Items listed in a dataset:
>>>

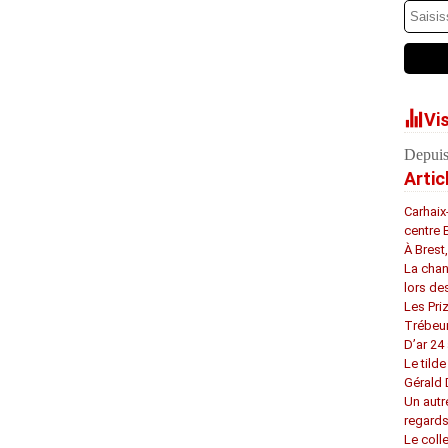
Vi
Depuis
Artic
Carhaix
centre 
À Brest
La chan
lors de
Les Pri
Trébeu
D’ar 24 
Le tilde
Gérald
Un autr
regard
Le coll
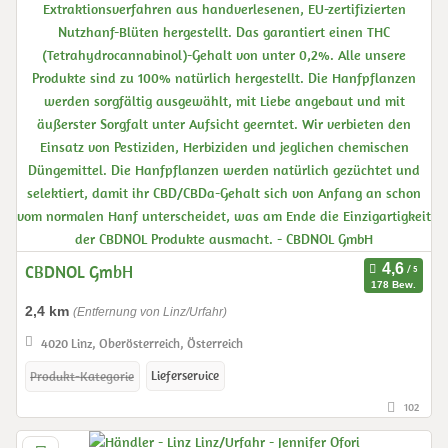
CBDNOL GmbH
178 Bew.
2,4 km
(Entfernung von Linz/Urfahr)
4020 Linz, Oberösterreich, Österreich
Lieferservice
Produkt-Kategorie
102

<<<

| Exercise instructions |
State how many lines of the records above contain the word "Linz", giving only that number.

| Response |
2